Since the start of the Covid-19 pandemic, Optus has reeled in hundreds of millions in deposits from companies such as PayPal, Citigroup, State Street and Wells Fargo. The bank raised more than $100 million in equity between institutional investors and the Treasury Department's Emergency Capital Investment Program.

Optus went from 500 customers, mostly in South Carolina, to 2,000 across the country amid the pandemic. Now, it has more than 5,000.

Black-owned banks have seen massive growth in the last four years, according to FDIC data, but Optus has expanded at an even steeper rate than most of its peers under Mjartan's leadership.

"He has definitely experienced explosive growth that outpaces the sector," Elam said. "And I think they've been able to do it because of his hyperfocus on capital and his hyperfocus on getting deposits from outside."

Mjartan said one of his proudest recent moments came when the bank was able to pay dividends for the first time since 2006, totaling nearly $10 million.
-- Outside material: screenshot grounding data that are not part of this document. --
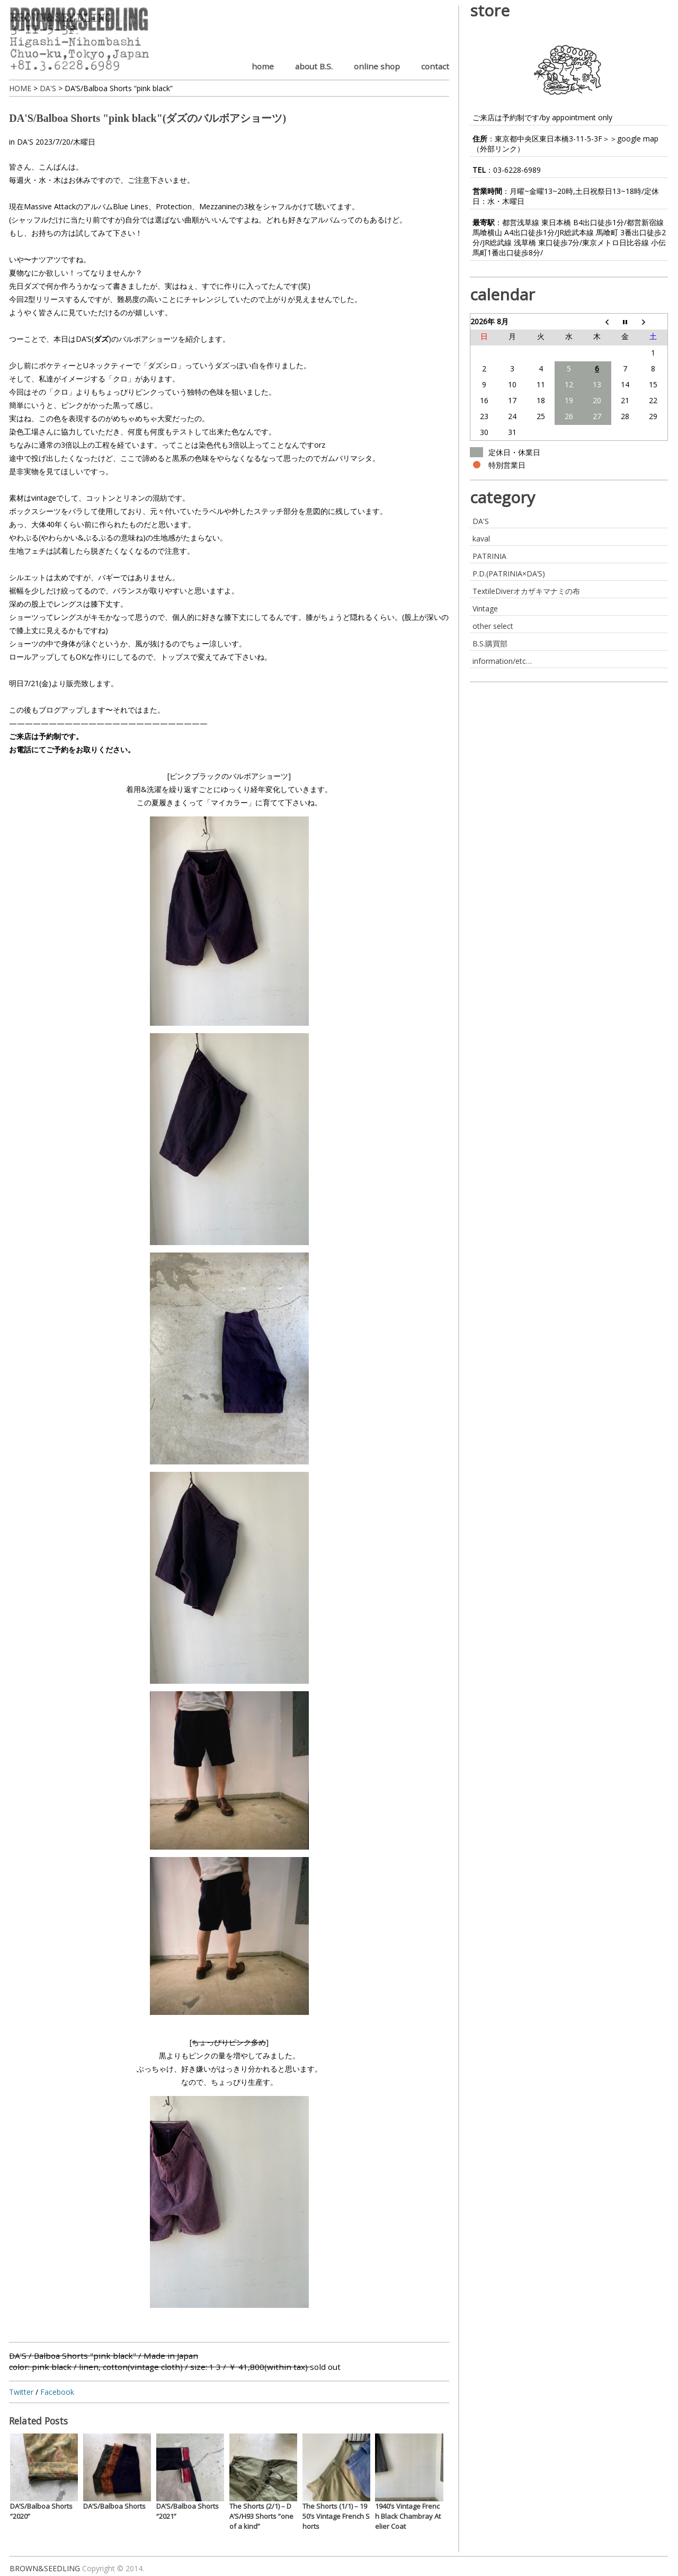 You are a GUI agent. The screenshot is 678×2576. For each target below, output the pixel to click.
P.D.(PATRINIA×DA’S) (508, 574)
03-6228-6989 (517, 170)
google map (637, 139)
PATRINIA (489, 556)
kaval (481, 539)
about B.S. (314, 66)
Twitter (21, 2392)
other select (492, 626)
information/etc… (502, 661)
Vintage (485, 608)
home (263, 66)
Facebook (57, 2392)
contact (435, 66)
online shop (377, 66)
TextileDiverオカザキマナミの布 (526, 591)
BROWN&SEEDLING (45, 2568)
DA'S (25, 142)
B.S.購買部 (489, 643) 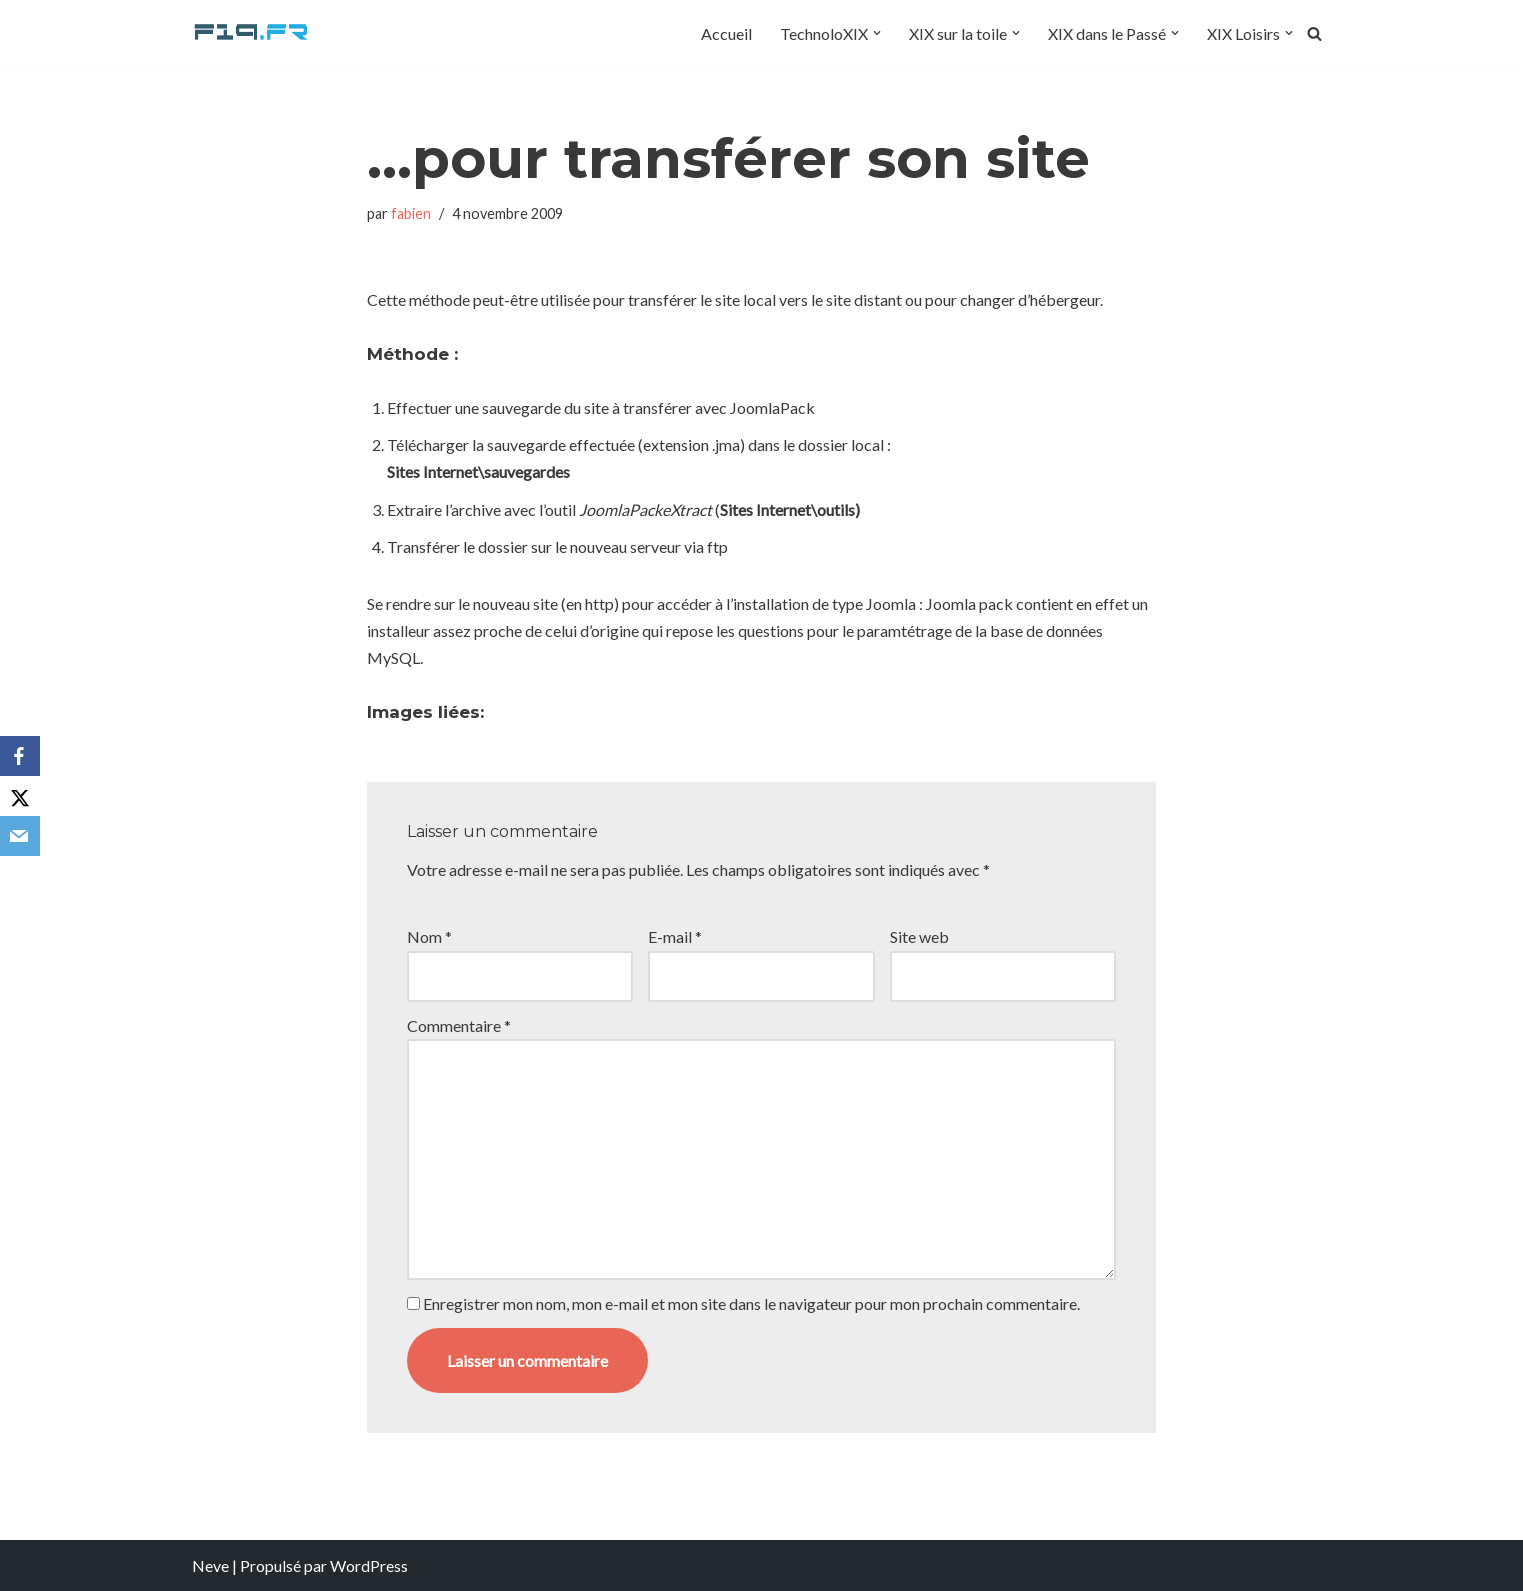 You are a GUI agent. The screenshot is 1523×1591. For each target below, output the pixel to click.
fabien (411, 213)
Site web (919, 936)
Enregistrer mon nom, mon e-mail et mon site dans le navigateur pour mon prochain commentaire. (751, 1303)
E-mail (675, 936)
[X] (20, 796)
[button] (877, 33)
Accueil (726, 33)
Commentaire (459, 1025)
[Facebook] (20, 756)
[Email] (20, 836)
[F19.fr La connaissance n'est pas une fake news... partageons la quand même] (252, 33)
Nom (429, 936)
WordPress (369, 1565)
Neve (210, 1565)
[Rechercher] (1314, 33) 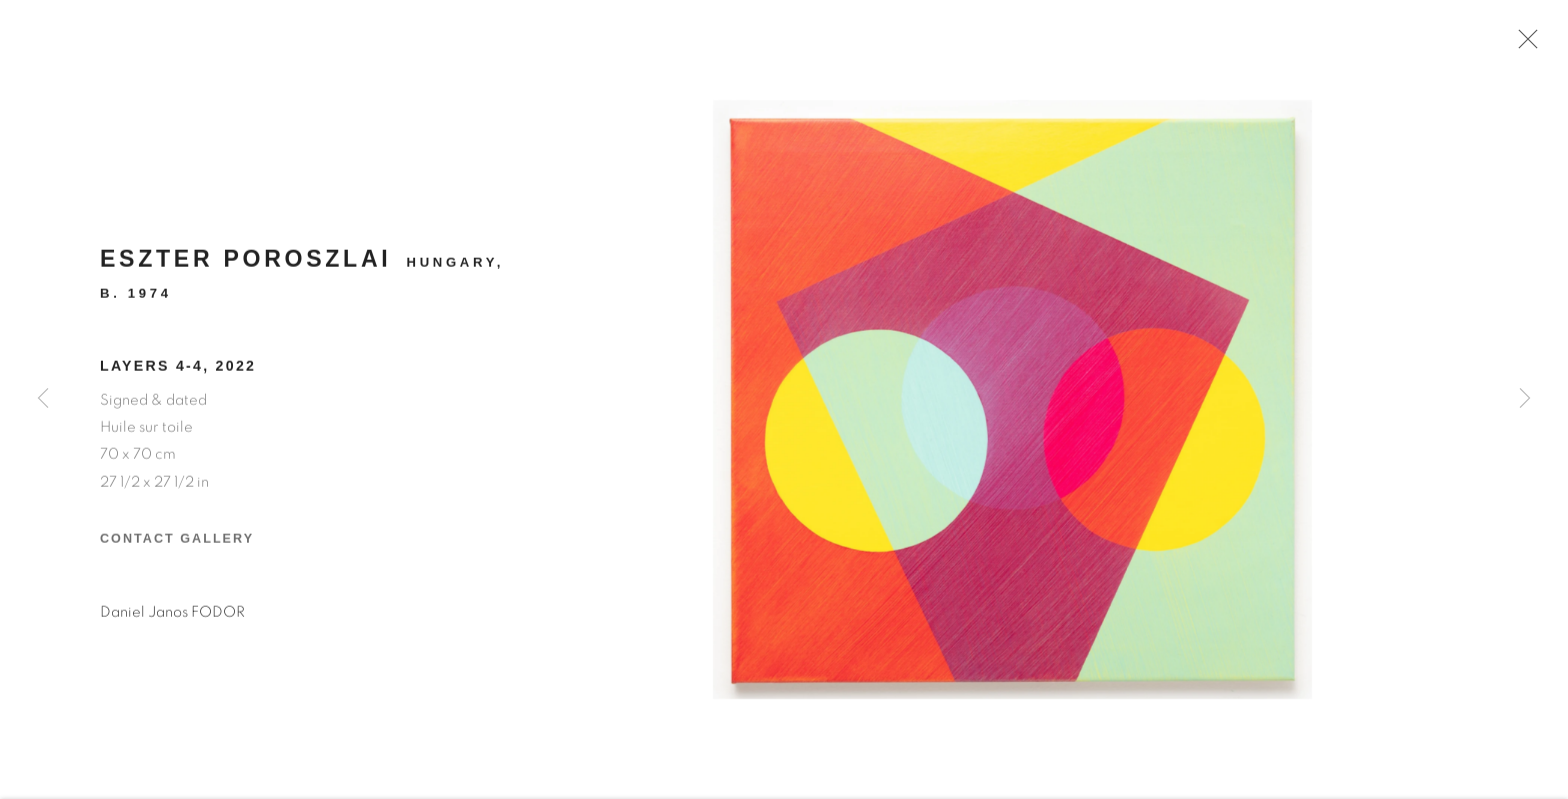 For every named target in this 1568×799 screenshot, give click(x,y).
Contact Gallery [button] (177, 545)
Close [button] (1525, 45)
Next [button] (1525, 399)
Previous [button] (43, 399) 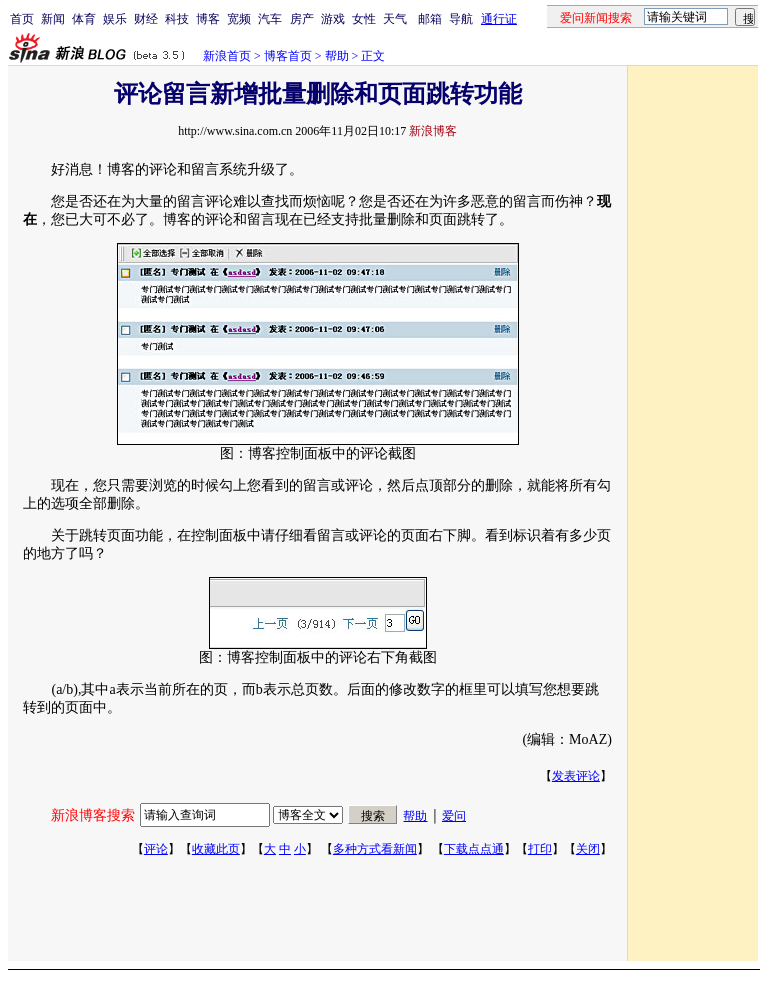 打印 (540, 849)
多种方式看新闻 (375, 849)
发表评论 (576, 776)
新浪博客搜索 (93, 815)
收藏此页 (216, 849)
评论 (156, 849)
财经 (146, 19)
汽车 (270, 19)
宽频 (239, 19)
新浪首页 (227, 56)
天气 (395, 19)
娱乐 (115, 19)
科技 (177, 19)
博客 (208, 19)
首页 (22, 19)
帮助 (337, 56)
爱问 (454, 816)
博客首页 (288, 56)
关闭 (588, 849)
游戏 (333, 19)
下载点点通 (474, 849)
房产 (302, 19)
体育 (84, 19)
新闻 (53, 19)
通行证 (499, 19)
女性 (364, 19)
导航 (461, 19)
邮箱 (430, 19) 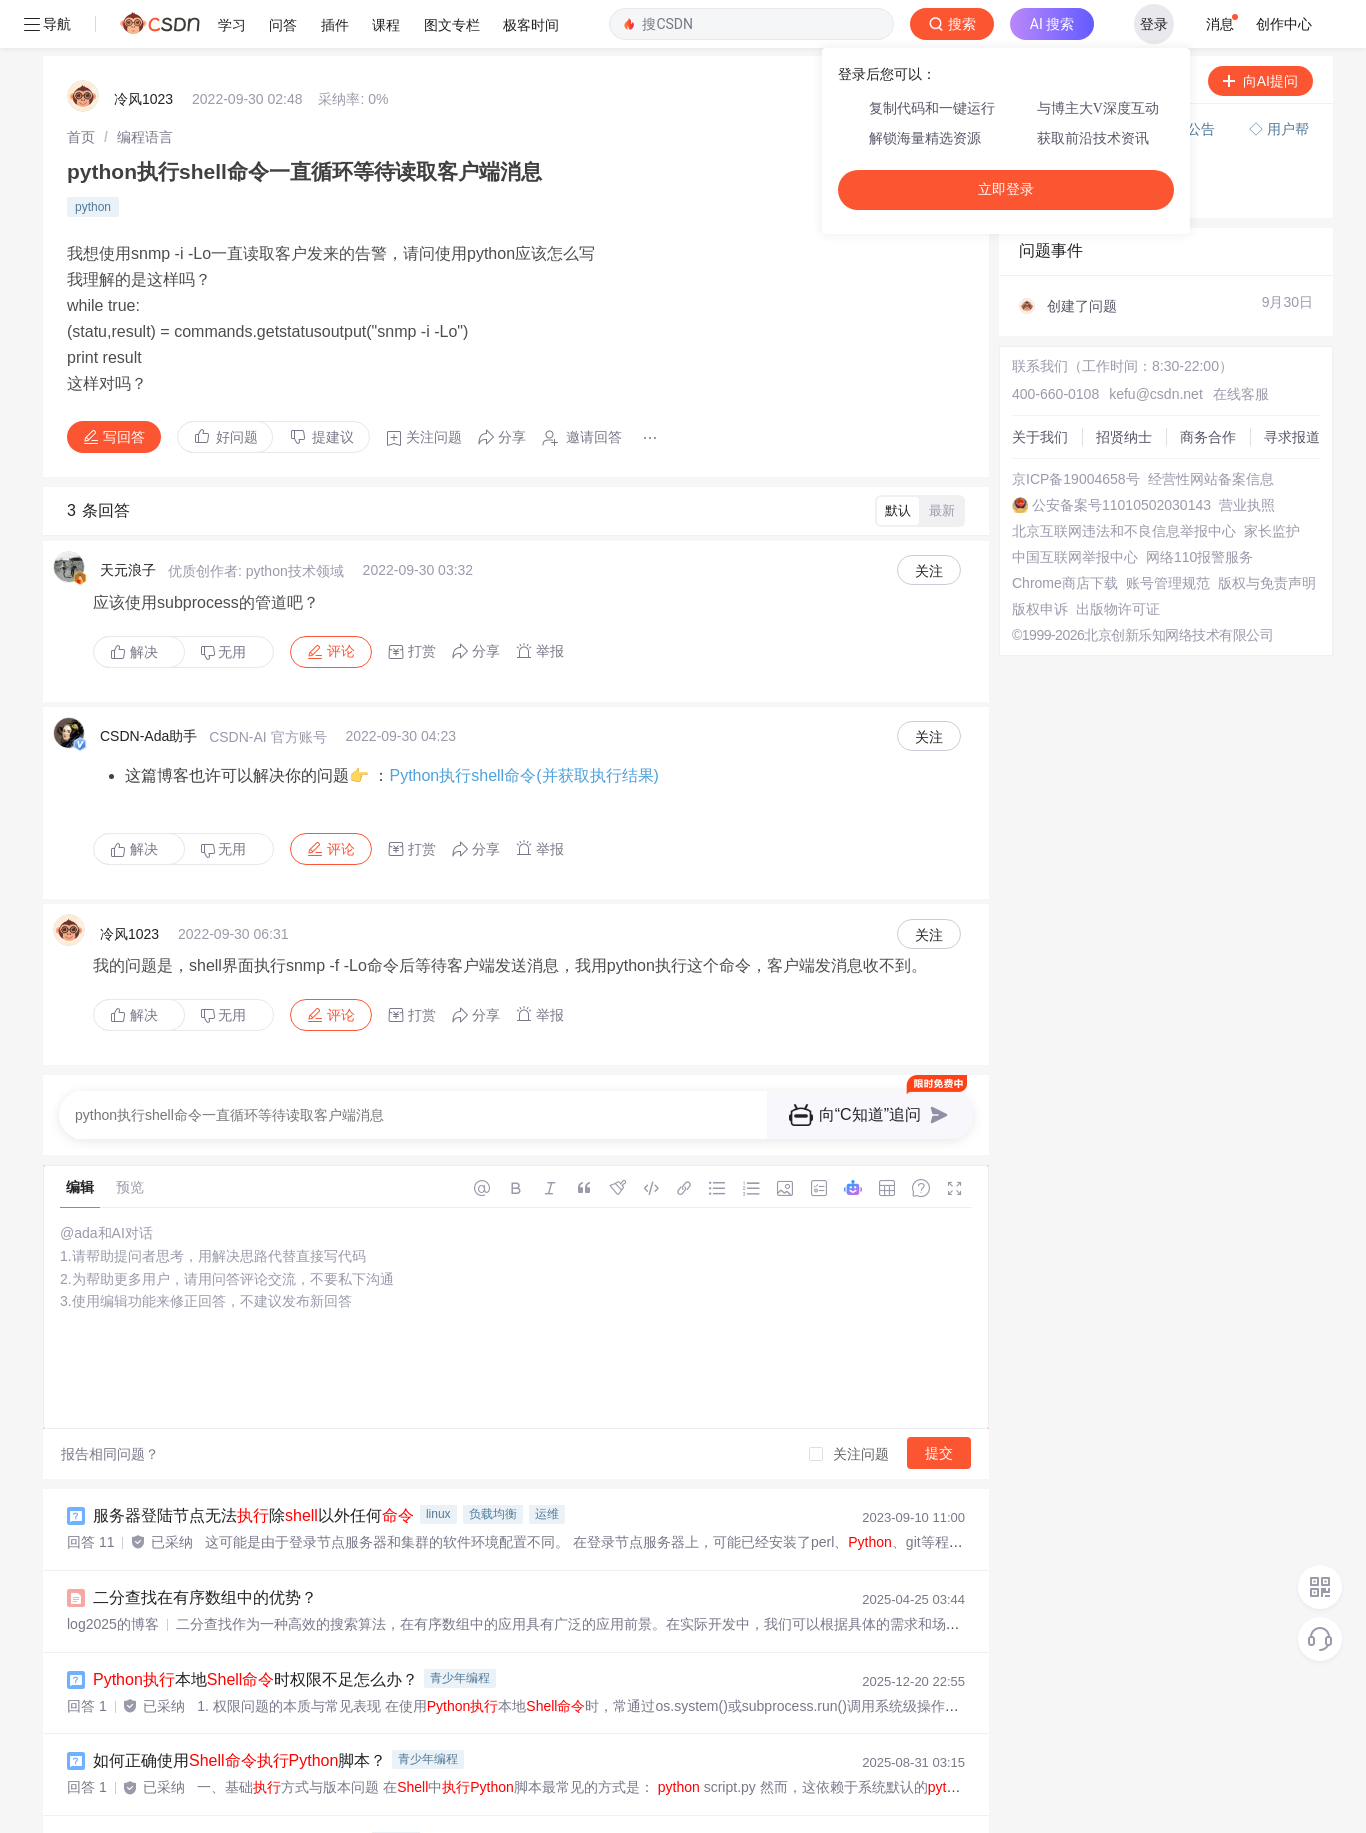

Optus' capital was at half that level when he arrived in 2017.

As Mjartan transitions away from spearheading Optus, he said his work helping MDIs isn't done. He'll stay involved with the bank, and in South Carolina, but he also wants to eventually go bigger.

"I would like to help other banks refine their mission foothold, like Optus Bank did, and really scale them exponentially," Mjartan said. "My bucket-list item, or early-onset midlife crisis, instead of buying a sports car, I'd like to probably buy another bank. ... Find that next platform for that change and really build a bank for America that serves all the people."